Hendley whistled softly, smiling. “Don’t take this the wrong way, John, but you sure as hell aren’t your average knuckle-dragger, are you?”
Clark shrugged but didn’t reply.
“Well,” Hendley continued, “you kind of hit it on the head. I’d been thinking the same thing. Nice to get a second opinion, though.”
“Anything else?”
“Yeah. Jack Ryan came to me the other day. He wants more fieldwork.”
Junior ain’t so junior anymore, Clark reminded himself.
“Tom told you about the MoHa thing?” Hendley asked.
“Yeah.”
“Well, I heard secondhand the Caruso brothers took Jack to Hogan’s Alley for a little stress relief. He did damned good, or so they say. Got a little banged up, made some rookie mistakes, but damned good all the same.”
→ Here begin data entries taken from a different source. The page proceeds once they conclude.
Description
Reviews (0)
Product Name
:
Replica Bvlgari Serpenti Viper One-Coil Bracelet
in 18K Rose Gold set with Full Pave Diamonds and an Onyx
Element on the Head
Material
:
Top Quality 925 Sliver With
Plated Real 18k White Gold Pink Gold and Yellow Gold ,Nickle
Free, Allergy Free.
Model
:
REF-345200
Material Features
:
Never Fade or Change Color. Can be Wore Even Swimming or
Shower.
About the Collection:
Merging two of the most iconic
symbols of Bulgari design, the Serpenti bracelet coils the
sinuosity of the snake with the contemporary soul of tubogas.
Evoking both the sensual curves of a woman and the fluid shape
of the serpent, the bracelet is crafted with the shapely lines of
So he’s got some talent, Clark thought. Genetics, maybe, if you buy into that sort of thing. He’d seen Jack’s dad at work, and he was a fair trigger, too. And cool under pressure. Both can be taught, but the latter was more about mind-set and temperament. It sounded like Jack had both, plus a steady hand.
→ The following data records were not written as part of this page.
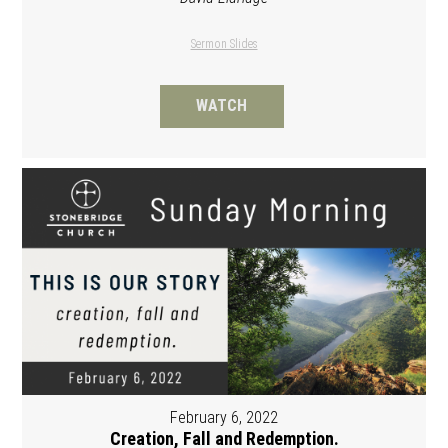
Sermon Slides
WATCH
February 6, 2022
Creation, Fall and Redemption.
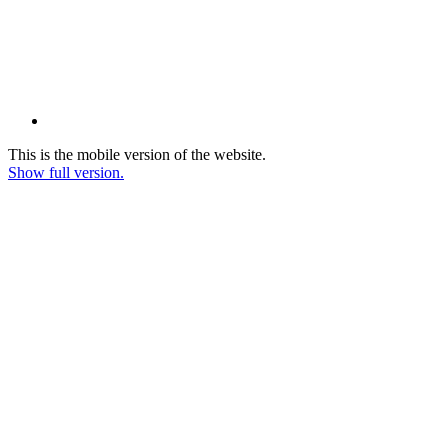
This is the mobile version of the website.
Show full version.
“Where’s his head on it?” Clark asked.
“No illusions, I don’t think. Doesn’t strike me as a glory hound, anyway.”
“He isn’t. His parents raised him right.”
“He’s a damned good analyst, got a real knack for it, but he feels like he’s spinning his wheels. He wants to get in the weeds. Problem is, I don’t think his dad would-”
“If you’re going to make decisions about him based on what his dad would say or think, then…”
“Say it.”
“Then you need to be worrying about where your head is, not his. Jack’s an adult, and it’s his life. You need to make the decision based on whether he’d be good at it and whether it’d help The Campus. That’s it; that’s all.”
“Fair enough. Well, I need to mull it over some more. If I decide to send him out, he’d need a training officer.”